In her reply to a call for the European Commission to send a fact-finding mission to Cyprus to investigate the Title Deed problems, Commission Vice-President Mrs Viviane Reding has rejected MEP Daniel Hannan’s request saying that “the Commission has no powers to intervene in this matter”:
The Commission is aware of the difficulties faced by buyers of immovable property in Cyprus in relation to developer mortgages and withheld title deeds. Under the Treaty on European Union and the Treaty on the Functioning of the European Union, the Commission can only intervene if an issue of European Union law is involved.
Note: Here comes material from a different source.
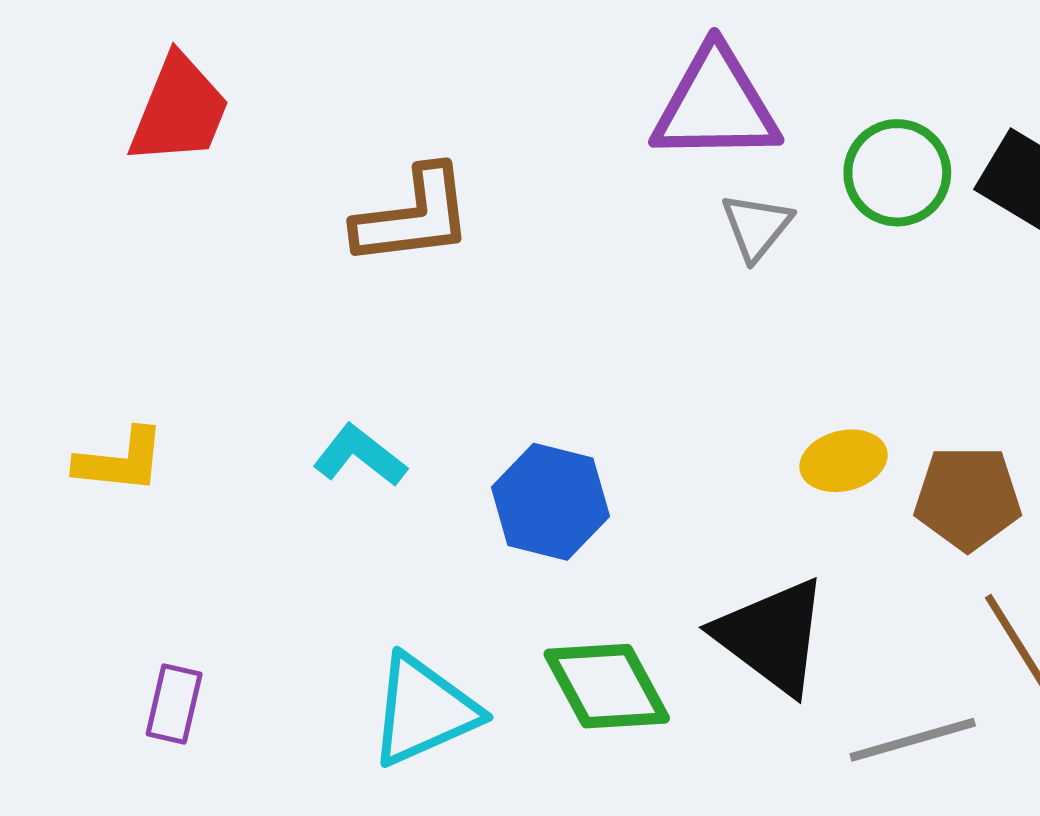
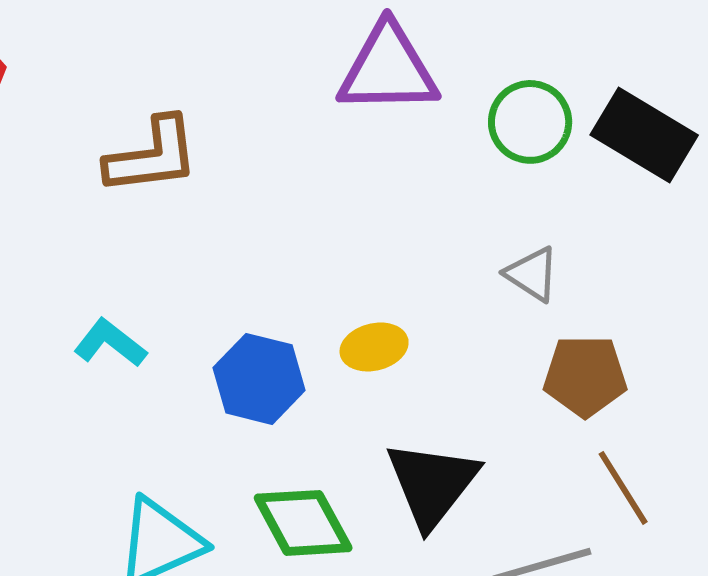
gray triangle: (756, 227) -> (532, 274), moved, turned -36
yellow ellipse: (844, 461) -> (374, 347), moved
black triangle: (772, 636) -> (432, 484), turned 31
As explained in the answer to Written Questions E‑6513/08, E‑6793/08 and E‑0110/09 given by Commissioner McCreevy, the Commission contacted the Cypriot authorities in 2009 asking for detailed information on the situation. Based on the analysis of the reply received, the Commission concluded that the matter falls outside Union law as it concerns the establishment and application of the legal framework governing the acquisition and transfer of immovable properties in Cyprus covered by Article 345 TFEU (Treaty on the Functioning of the European Union).
Since the provisions of the TFEU shall in no way prejudice the rules governing the system of property ownership in a Member State, the Commission has no powers to intervene in this matter. For this reason, the Commission is not in a position to organise a fact-finding mission. The Commission believes that the questions raised by the Honourable Member should be addressed to the competent national authorities in Cyprus.
The draft legislation which is said to address and regulate the issue of title deeds is still under negotiation in the Cypriot Parliament.
The Commission trusts that the Cypriot authorities will adopt legislation on this specific matter in conformity with their international obligations, and in particular, the European Convention of Human Rights.